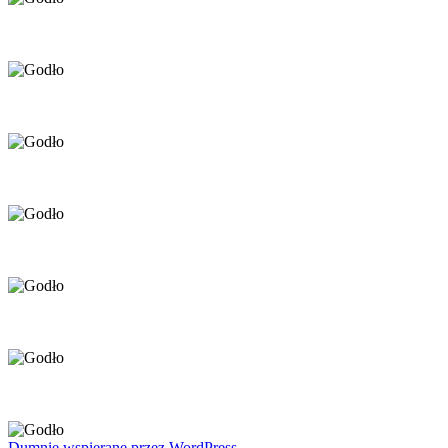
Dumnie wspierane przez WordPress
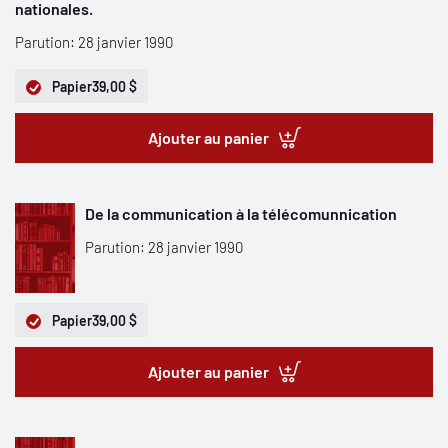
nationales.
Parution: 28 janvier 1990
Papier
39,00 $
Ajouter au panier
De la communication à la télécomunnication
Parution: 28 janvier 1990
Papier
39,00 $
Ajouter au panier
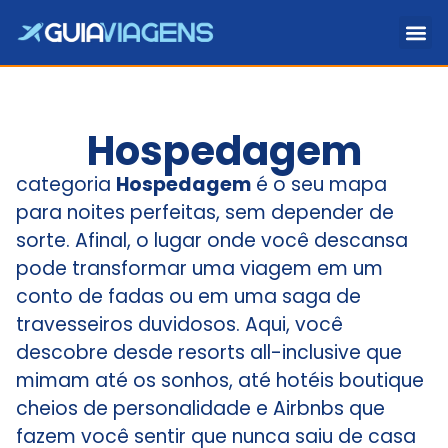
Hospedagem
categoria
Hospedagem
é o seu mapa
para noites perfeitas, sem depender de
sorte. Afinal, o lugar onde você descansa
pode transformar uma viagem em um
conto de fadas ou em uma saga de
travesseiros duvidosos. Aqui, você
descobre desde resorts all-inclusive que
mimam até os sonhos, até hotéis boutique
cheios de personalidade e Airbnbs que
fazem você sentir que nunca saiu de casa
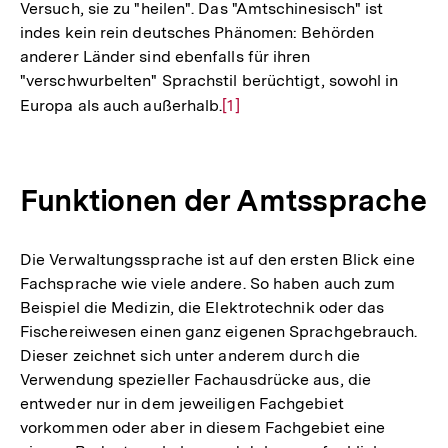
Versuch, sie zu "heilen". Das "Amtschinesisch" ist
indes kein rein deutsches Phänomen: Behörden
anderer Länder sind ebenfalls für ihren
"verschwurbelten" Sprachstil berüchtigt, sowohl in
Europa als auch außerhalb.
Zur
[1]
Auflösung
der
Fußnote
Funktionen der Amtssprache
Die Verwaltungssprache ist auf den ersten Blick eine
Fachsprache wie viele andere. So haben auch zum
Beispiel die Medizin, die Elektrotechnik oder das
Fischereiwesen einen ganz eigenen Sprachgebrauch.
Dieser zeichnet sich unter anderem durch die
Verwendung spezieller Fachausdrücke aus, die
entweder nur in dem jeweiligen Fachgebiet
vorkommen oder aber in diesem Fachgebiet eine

+--

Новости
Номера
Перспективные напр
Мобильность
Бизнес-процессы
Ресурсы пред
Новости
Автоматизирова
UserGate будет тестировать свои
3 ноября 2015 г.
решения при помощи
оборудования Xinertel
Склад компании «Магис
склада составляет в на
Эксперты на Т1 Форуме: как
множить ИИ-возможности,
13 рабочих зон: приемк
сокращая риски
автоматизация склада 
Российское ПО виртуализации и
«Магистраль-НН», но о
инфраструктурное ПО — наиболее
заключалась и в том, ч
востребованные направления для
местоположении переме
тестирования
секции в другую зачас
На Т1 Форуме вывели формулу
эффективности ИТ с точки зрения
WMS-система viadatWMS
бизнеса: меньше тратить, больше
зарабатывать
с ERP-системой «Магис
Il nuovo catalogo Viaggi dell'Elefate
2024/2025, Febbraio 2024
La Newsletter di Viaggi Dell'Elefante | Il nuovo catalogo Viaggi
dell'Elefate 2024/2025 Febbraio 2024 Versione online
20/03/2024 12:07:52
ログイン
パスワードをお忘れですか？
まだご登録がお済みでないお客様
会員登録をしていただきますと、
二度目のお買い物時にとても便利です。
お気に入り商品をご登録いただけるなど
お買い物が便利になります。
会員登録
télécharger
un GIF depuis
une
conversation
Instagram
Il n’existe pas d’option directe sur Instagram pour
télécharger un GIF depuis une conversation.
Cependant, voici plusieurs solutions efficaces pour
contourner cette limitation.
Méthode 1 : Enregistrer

+--

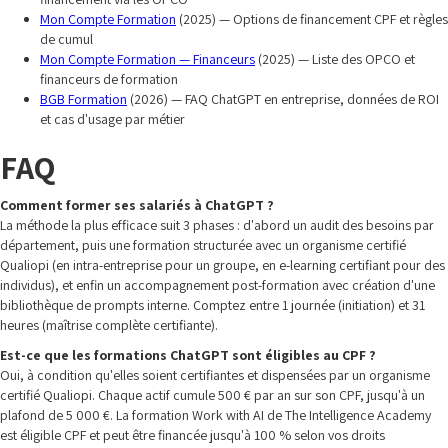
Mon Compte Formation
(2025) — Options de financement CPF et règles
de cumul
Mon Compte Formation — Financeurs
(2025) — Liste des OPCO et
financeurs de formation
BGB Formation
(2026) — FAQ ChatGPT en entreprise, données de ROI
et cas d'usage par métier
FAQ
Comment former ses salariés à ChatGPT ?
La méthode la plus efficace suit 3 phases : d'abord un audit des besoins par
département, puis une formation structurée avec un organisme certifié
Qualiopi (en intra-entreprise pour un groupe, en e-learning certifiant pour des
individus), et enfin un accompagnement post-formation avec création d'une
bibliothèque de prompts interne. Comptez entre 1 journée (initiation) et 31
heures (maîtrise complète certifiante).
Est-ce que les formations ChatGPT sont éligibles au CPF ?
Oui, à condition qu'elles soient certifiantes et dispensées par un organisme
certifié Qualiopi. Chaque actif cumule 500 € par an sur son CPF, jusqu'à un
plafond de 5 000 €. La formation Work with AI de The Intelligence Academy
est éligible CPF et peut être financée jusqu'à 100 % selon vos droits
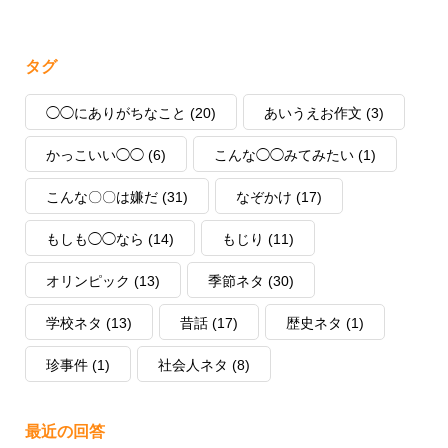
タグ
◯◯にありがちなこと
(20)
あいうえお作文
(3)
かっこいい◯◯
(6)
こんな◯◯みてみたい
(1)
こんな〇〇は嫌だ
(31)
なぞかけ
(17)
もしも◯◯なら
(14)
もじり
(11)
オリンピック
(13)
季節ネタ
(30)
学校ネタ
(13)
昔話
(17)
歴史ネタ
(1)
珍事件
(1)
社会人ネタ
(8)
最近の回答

+--

EXERCISE AIM:
In the listing above, find the line with "Il nuovo catalogo Viaggi dell'Elefate" and the line with "télécharger un GIF depuis une conversation.", then print exactly those two lines and every line between them, and nothing more.

SOLVED EXERCISE:
Il nuovo catalogo Viaggi dell'Elefate
2024/2025, Febbraio 2024
La Newsletter di Viaggi Dell'Elefante | Il nuovo catalogo Viaggi
dell'Elefate 2024/2025 Febbraio 2024 Versione online
20/03/2024 12:07:52
ログイン
パスワードをお忘れですか？
まだご登録がお済みでないお客様
会員登録をしていただきますと、
二度目のお買い物時にとても便利です。
お気に入り商品をご登録いただけるなど
お買い物が便利になります。
会員登録
télécharger
un GIF depuis
une
conversation
Instagram
Il n’existe pas d’option directe sur Instagram pour
télécharger un GIF depuis une conversation.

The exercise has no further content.